◆ TASK DIRECTIONS:
Starting at the line that has "Строгого запрета нет. Однако следует избегать" and stopping after the line that has "под пиджаком, шарф или аксессуары. Полностью", reproduce the listing below exactly; omit everything else.

Start of EXTRACTED DATA

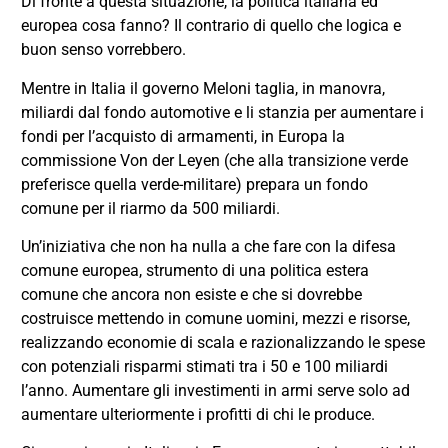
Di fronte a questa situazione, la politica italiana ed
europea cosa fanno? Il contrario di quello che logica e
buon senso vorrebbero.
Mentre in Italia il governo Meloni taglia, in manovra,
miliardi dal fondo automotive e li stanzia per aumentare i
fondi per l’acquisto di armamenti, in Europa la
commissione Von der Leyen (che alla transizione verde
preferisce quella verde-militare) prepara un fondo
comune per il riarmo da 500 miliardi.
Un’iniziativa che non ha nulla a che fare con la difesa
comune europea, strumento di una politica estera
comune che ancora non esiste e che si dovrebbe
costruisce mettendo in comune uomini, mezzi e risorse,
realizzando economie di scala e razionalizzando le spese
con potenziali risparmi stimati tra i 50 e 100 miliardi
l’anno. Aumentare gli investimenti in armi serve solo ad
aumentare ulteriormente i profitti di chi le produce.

End of EXTRACTED DATA
Start of EXTRACTED DATA

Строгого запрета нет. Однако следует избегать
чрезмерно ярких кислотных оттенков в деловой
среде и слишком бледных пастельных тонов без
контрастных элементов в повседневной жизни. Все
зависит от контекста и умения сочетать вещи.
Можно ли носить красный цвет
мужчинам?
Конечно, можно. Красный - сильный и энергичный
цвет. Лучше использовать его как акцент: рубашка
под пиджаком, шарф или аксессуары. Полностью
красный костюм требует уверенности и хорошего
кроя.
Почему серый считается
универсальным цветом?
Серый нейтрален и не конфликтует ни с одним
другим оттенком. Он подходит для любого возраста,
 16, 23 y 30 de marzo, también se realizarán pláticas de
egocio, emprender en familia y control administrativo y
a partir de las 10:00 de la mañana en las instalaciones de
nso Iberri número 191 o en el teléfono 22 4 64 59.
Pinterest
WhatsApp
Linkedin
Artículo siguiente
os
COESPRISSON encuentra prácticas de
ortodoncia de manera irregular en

End of EXTRACTED DATA

◆ OUTPUT FOR THIS TASK:
Строгого запрета нет. Однако следует избегать
чрезмерно ярких кислотных оттенков в деловой
среде и слишком бледных пастельных тонов без
контрастных элементов в повседневной жизни. Все
зависит от контекста и умения сочетать вещи.
Можно ли носить красный цвет
мужчинам?
Конечно, можно. Красный - сильный и энергичный
цвет. Лучше использовать его как акцент: рубашка
под пиджаком, шарф или аксессуары. Полностью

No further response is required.